■ Assignment ■
Could you give the records below again exactly, without the pictures?

[Data for this task]

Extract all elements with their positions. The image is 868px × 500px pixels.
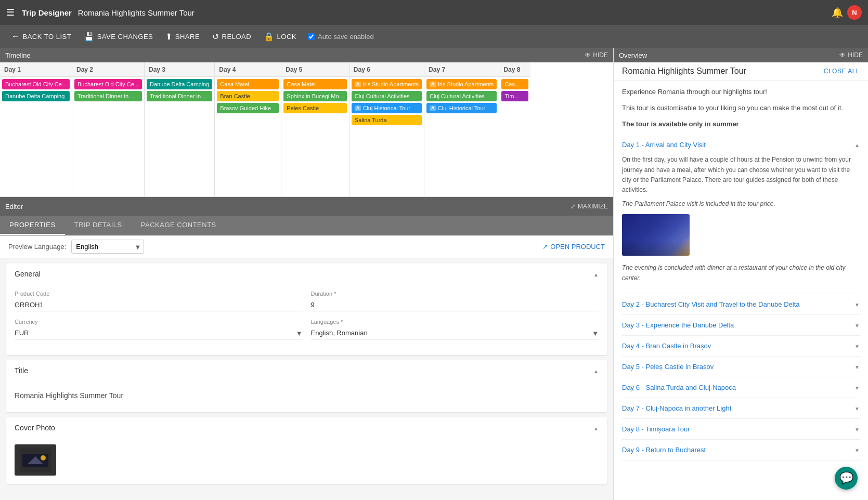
event-chip[interactable]: Danube Delta Camping	[2, 91, 70, 101]
overview-hide-button[interactable]: 👁 HIDE	[839, 51, 863, 59]
languages-select[interactable]: English, Romanian English Romanian	[311, 327, 599, 339]
day-column-1: Day 1 Bucharest Old City Ce... Danube De…	[0, 62, 72, 196]
day-accordion-header-5[interactable]: Day 5 - Peleș Castle in Brașov	[622, 357, 860, 377]
event-chip[interactable]: Salina Turda	[352, 115, 422, 125]
day-1-body-italic-2: The evening is concluded with dinner at …	[622, 263, 860, 283]
day-9-title: Day 9 - Return to Bucharest	[622, 446, 706, 454]
day-accordion-header-9[interactable]: Day 9 - Return to Bucharest	[622, 440, 860, 460]
auto-save-toggle: Auto save enabled	[308, 33, 374, 41]
day-accordion-header-1[interactable]: Day 1 - Arrival and City Visit	[622, 135, 860, 155]
day-accordion-7: Day 7 - Cluj-Napoca in another Light	[622, 398, 860, 419]
day-accordion-header-8[interactable]: Day 8 - Timișoara Tour	[622, 419, 860, 439]
chat-bubble[interactable]: 💬	[835, 467, 858, 490]
day-accordion-header-4[interactable]: Day 4 - Bran Castle in Brașov	[622, 336, 860, 356]
tab-properties[interactable]: PROPERTIES	[0, 216, 65, 235]
cover-photo-section-header[interactable]: Cover Photo	[6, 417, 607, 438]
day-label-8: Day 8	[499, 62, 530, 77]
tab-trip-details[interactable]: TRIP DETAILS	[65, 216, 132, 235]
tab-package-contents[interactable]: PACKAGE CONTENTS	[132, 216, 226, 235]
notification-icon[interactable]: 🔔	[832, 7, 843, 18]
day-accordion-6: Day 6 - Salina Turda and Cluj-Napoca	[622, 377, 860, 398]
event-chip-accommodation[interactable]: Cluj Historical Tour	[352, 103, 422, 113]
general-section-header[interactable]: General	[6, 264, 607, 284]
event-chip[interactable]: Brasov Guided Hike	[217, 103, 279, 113]
day-8-chevron-icon	[854, 425, 860, 433]
event-chip[interactable]: Casa Matei	[283, 79, 346, 89]
overview-header: Overview 👁 HIDE	[614, 48, 868, 62]
event-chip[interactable]: Casa Matei	[217, 79, 279, 89]
day-6-title: Day 6 - Salina Turda and Cluj-Napoca	[622, 384, 736, 391]
svg-point-3	[41, 455, 46, 460]
event-chip[interactable]: Bucharest Old City Ce...	[2, 79, 70, 89]
event-chip-accommodation[interactable]: Iris Studio Apartments	[426, 79, 497, 89]
day-accordion-header-3[interactable]: Day 3 - Experience the Danube Delta	[622, 315, 860, 335]
event-chip[interactable]: Bran Castle	[217, 91, 279, 101]
close-all-button[interactable]: CLOSE ALL	[824, 68, 860, 75]
day-label-5: Day 5	[281, 62, 348, 77]
general-collapse-icon	[593, 270, 599, 278]
timeline-grid: Day 1 Bucharest Old City Ce... Danube De…	[0, 62, 613, 196]
currency-field: Currency EUR USD GBP ▼	[15, 319, 303, 339]
event-chip[interactable]: Peles Castle	[283, 103, 346, 113]
event-chip[interactable]: Sphinx in Bucegi Mo...	[283, 91, 346, 101]
day-7-title: Day 7 - Cluj-Napoca in another Light	[622, 404, 731, 412]
event-chip[interactable]: Traditional Dinner in ...	[147, 91, 212, 101]
languages-label: Languages *	[311, 319, 599, 325]
app-name: Trip Designer	[22, 8, 72, 17]
open-product-button[interactable]: ↗ OPEN PRODUCT	[542, 243, 605, 251]
day-3-chevron-icon	[854, 321, 860, 329]
event-chip[interactable]: Cluj Cultural Activities	[352, 91, 422, 101]
duration-input[interactable]	[311, 299, 599, 311]
title-section-body: Romania Highlights Summer Tour	[6, 381, 607, 412]
overview-label: Overview	[619, 51, 647, 59]
maximize-button[interactable]: ⤢ MAXIMIZE	[571, 203, 608, 210]
event-chip[interactable]: Danube Delta Camping	[147, 79, 212, 89]
share-button[interactable]: ⬆ SHARE	[160, 29, 205, 45]
menu-icon[interactable]: ☰	[6, 7, 15, 18]
editor-tabs: PROPERTIES TRIP DETAILS PACKAGE CONTENTS	[0, 216, 613, 235]
hide-icon: 👁	[585, 51, 591, 59]
event-chip[interactable]: Tim...	[501, 91, 528, 101]
overview-panel: Overview 👁 HIDE Romania Highlights Summe…	[613, 48, 868, 500]
cover-photo-thumbnail[interactable]	[15, 444, 56, 476]
day-accordion-header-7[interactable]: Day 7 - Cluj-Napoca in another Light	[622, 398, 860, 418]
currency-label: Currency	[15, 319, 303, 325]
product-code-input[interactable]	[15, 299, 303, 311]
save-icon: 💾	[84, 32, 95, 42]
language-select[interactable]: English Romanian	[71, 240, 144, 254]
event-chip[interactable]: Traditional Dinner in ...	[74, 91, 142, 101]
day-column-3: Day 3 Danube Delta Camping Traditional D…	[145, 62, 215, 196]
day-events-7: Iris Studio Apartments Cluj Cultural Act…	[424, 77, 499, 115]
day-2-chevron-icon	[854, 300, 860, 308]
back-to-list-button[interactable]: ← BACK TO LIST	[6, 29, 76, 44]
user-avatar[interactable]: N	[847, 5, 862, 20]
event-chip-accommodation[interactable]: Cluj Historical Tour	[426, 103, 497, 113]
day-accordion-2: Day 2 - Bucharest City Visit and Travel …	[622, 294, 860, 315]
day-events-3: Danube Delta Camping Traditional Dinner …	[145, 77, 214, 103]
auto-save-checkbox[interactable]	[308, 33, 315, 40]
form-row-1: Product Code Duration *	[15, 291, 599, 311]
currency-select[interactable]: EUR USD GBP	[15, 327, 303, 339]
day-accordion-header-2[interactable]: Day 2 - Bucharest City Visit and Travel …	[622, 294, 860, 314]
event-chip[interactable]: Cluj Cultural Activities	[426, 91, 497, 101]
lock-button[interactable]: 🔒 LOCK	[258, 29, 302, 45]
event-chip[interactable]: Bucharest Old City Ce...	[74, 79, 142, 89]
event-chip-accommodation[interactable]: Iris Studio Apartments	[352, 79, 422, 89]
top-bar: ☰ Trip Designer Romania Highlights Summe…	[0, 0, 868, 25]
day-column-6: Day 6 Iris Studio Apartments Cluj Cultur…	[349, 62, 424, 196]
day-6-chevron-icon	[854, 384, 860, 391]
timeline-hide-button[interactable]: 👁 HIDE	[585, 51, 608, 59]
day-accordion-header-6[interactable]: Day 6 - Salina Turda and Cluj-Napoca	[622, 377, 860, 398]
day-2-title: Day 2 - Bucharest City Visit and Travel …	[622, 300, 800, 308]
overview-tour-title: Romania Highlights Summer Tour	[622, 67, 746, 76]
save-changes-button[interactable]: 💾 SAVE CHANGES	[79, 29, 158, 45]
title-collapse-icon	[593, 366, 599, 375]
languages-select-wrap: English, Romanian English Romanian ▼	[311, 327, 599, 339]
external-link-icon: ↗	[542, 243, 548, 251]
reload-button[interactable]: ↺ RELOAD	[207, 29, 256, 45]
day-9-chevron-icon	[854, 446, 860, 454]
chat-icon: 💬	[839, 471, 853, 485]
editor-header: Editor ⤢ MAXIMIZE	[0, 197, 613, 216]
event-chip[interactable]: Cas...	[501, 79, 528, 89]
title-section-header[interactable]: Title	[6, 360, 607, 381]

[/Data for this task]

■ Response area ■
Extract all elements with their positions. The image is 868px × 500px pixels.
event-chip[interactable]: Danube Delta Camping	[2, 91, 70, 101]
overview-hide-button[interactable]: 👁 HIDE	[839, 51, 863, 59]
languages-select[interactable]: English, Romanian English Romanian	[311, 327, 599, 339]
day-column-1: Day 1 Bucharest Old City Ce... Danube De…	[0, 62, 72, 196]
day-accordion-header-5[interactable]: Day 5 - Peleș Castle in Brașov	[622, 357, 860, 377]
event-chip[interactable]: Salina Turda	[352, 115, 422, 125]
day-1-body-italic-2: The evening is concluded with dinner at …	[622, 263, 860, 283]
day-9-title: Day 9 - Return to Bucharest	[622, 446, 706, 454]
day-accordion-header-9[interactable]: Day 9 - Return to Bucharest	[622, 440, 860, 460]
auto-save-toggle: Auto save enabled	[308, 33, 374, 41]
day-accordion-header-1[interactable]: Day 1 - Arrival and City Visit	[622, 135, 860, 155]
day-accordion-7: Day 7 - Cluj-Napoca in another Light	[622, 398, 860, 419]
day-accordion-header-8[interactable]: Day 8 - Timișoara Tour	[622, 419, 860, 439]
chat-bubble[interactable]: 💬	[835, 467, 858, 490]
day-accordion-header-4[interactable]: Day 4 - Bran Castle in Brașov	[622, 336, 860, 356]
tab-properties[interactable]: PROPERTIES	[0, 216, 65, 235]
cover-photo-section-header[interactable]: Cover Photo	[6, 417, 607, 438]
day-label-8: Day 8	[499, 62, 530, 77]
tab-trip-details[interactable]: TRIP DETAILS	[65, 216, 132, 235]
tab-package-contents[interactable]: PACKAGE CONTENTS	[132, 216, 226, 235]
notification-icon[interactable]: 🔔	[832, 7, 843, 18]
day-accordion-6: Day 6 - Salina Turda and Cluj-Napoca	[622, 377, 860, 398]
event-chip-accommodation[interactable]: Cluj Historical Tour	[352, 103, 422, 113]
general-section-header[interactable]: General	[6, 264, 607, 284]
event-chip[interactable]: Brasov Guided Hike	[217, 103, 279, 113]
day-8-chevron-icon	[854, 425, 860, 433]
event-chip[interactable]: Casa Matei	[283, 79, 346, 89]
overview-header: Overview 👁 HIDE	[614, 48, 868, 62]
event-chip[interactable]: Casa Matei	[217, 79, 279, 89]
day-6-title: Day 6 - Salina Turda and Cluj-Napoca	[622, 384, 736, 391]
svg-point-3	[41, 455, 46, 460]
event-chip[interactable]: Bucharest Old City Ce...	[2, 79, 70, 89]
event-chip-accommodation[interactable]: Iris Studio Apartments	[426, 79, 497, 89]
day-accordion-header-3[interactable]: Day 3 - Experience the Danube Delta	[622, 315, 860, 335]
event-chip[interactable]: Bran Castle	[217, 91, 279, 101]
close-all-button[interactable]: CLOSE ALL	[824, 68, 860, 75]
day-label-5: Day 5	[281, 62, 348, 77]
general-collapse-icon	[593, 270, 599, 278]
timeline-grid: Day 1 Bucharest Old City Ce... Danube De…	[0, 62, 613, 196]
currency-field: Currency EUR USD GBP ▼	[15, 319, 303, 339]
event-chip[interactable]: Peles Castle	[283, 103, 346, 113]
event-chip[interactable]: Sphinx in Bucegi Mo...	[283, 91, 346, 101]
day-7-title: Day 7 - Cluj-Napoca in another Light	[622, 404, 731, 412]
event-chip[interactable]: Traditional Dinner in ...	[147, 91, 212, 101]
languages-label: Languages *	[311, 319, 599, 325]
app-name: Trip Designer	[22, 8, 72, 17]
open-product-button[interactable]: ↗ OPEN PRODUCT	[542, 243, 605, 251]
day-3-chevron-icon	[854, 321, 860, 329]
event-chip[interactable]: Cluj Cultural Activities	[352, 91, 422, 101]
duration-input[interactable]	[311, 299, 599, 311]
title-section-body: Romania Highlights Summer Tour	[6, 381, 607, 412]
overview-label: Overview	[619, 51, 647, 59]
maximize-button[interactable]: ⤢ MAXIMIZE	[571, 203, 608, 210]
event-chip[interactable]: Danube Delta Camping	[147, 79, 212, 89]
share-button[interactable]: ⬆ SHARE	[160, 29, 205, 45]
menu-icon[interactable]: ☰	[6, 7, 15, 18]
editor-tabs: PROPERTIES TRIP DETAILS PACKAGE CONTENTS	[0, 216, 613, 235]
hide-icon: 👁	[585, 51, 591, 59]
event-chip[interactable]: Tim...	[501, 91, 528, 101]
overview-panel: Overview 👁 HIDE Romania Highlights Summe…	[613, 48, 868, 500]
cover-photo-thumbnail[interactable]	[15, 444, 56, 476]
day-accordion-header-7[interactable]: Day 7 - Cluj-Napoca in another Light	[622, 398, 860, 418]
currency-label: Currency	[15, 319, 303, 325]
product-code-input[interactable]	[15, 299, 303, 311]
save-icon: 💾	[84, 32, 95, 42]
language-select[interactable]: English Romanian	[71, 240, 144, 254]
event-chip[interactable]: Traditional Dinner in ...	[74, 91, 142, 101]
day-column-3: Day 3 Danube Delta Camping Traditional D…	[145, 62, 215, 196]
day-events-7: Iris Studio Apartments Cluj Cultural Act…	[424, 77, 499, 115]
day-2-chevron-icon	[854, 300, 860, 308]
back-to-list-button[interactable]: ← BACK TO LIST	[6, 29, 76, 44]
user-avatar[interactable]: N	[847, 5, 862, 20]
event-chip-accommodation[interactable]: Cluj Historical Tour	[426, 103, 497, 113]
day-accordion-2: Day 2 - Bucharest City Visit and Travel …	[622, 294, 860, 315]
day-events-3: Danube Delta Camping Traditional Dinner …	[145, 77, 214, 103]
auto-save-checkbox[interactable]	[308, 33, 315, 40]
form-row-1: Product Code Duration *	[15, 291, 599, 311]
currency-select[interactable]: EUR USD GBP	[15, 327, 303, 339]
day-accordion-header-2[interactable]: Day 2 - Bucharest City Visit and Travel …	[622, 294, 860, 314]
event-chip[interactable]: Cluj Cultural Activities	[426, 91, 497, 101]
lock-button[interactable]: 🔒 LOCK	[258, 29, 302, 45]
event-chip[interactable]: Bucharest Old City Ce...	[74, 79, 142, 89]
event-chip-accommodation[interactable]: Iris Studio Apartments	[352, 79, 422, 89]
top-bar: ☰ Trip Designer Romania Highlights Summe…	[0, 0, 868, 25]
day-column-6: Day 6 Iris Studio Apartments Cluj Cultur…	[349, 62, 424, 196]
day-6-chevron-icon	[854, 384, 860, 391]
timeline-hide-button[interactable]: 👁 HIDE	[585, 51, 608, 59]
day-accordion-header-6[interactable]: Day 6 - Salina Turda and Cluj-Napoca	[622, 377, 860, 398]
day-2-title: Day 2 - Bucharest City Visit and Travel …	[622, 300, 800, 308]
overview-tour-title: Romania Highlights Summer Tour	[622, 67, 746, 76]
save-changes-button[interactable]: 💾 SAVE CHANGES	[79, 29, 158, 45]
title-collapse-icon	[593, 366, 599, 375]
languages-select-wrap: English, Romanian English Romanian ▼	[311, 327, 599, 339]
external-link-icon: ↗	[542, 243, 548, 251]
reload-button[interactable]: ↺ RELOAD	[207, 29, 256, 45]
day-9-chevron-icon	[854, 446, 860, 454]
chat-icon: 💬	[839, 471, 853, 485]
editor-header: Editor ⤢ MAXIMIZE	[0, 197, 613, 216]
event-chip[interactable]: Cas...	[501, 79, 528, 89]
title-section-header[interactable]: Title	[6, 360, 607, 381]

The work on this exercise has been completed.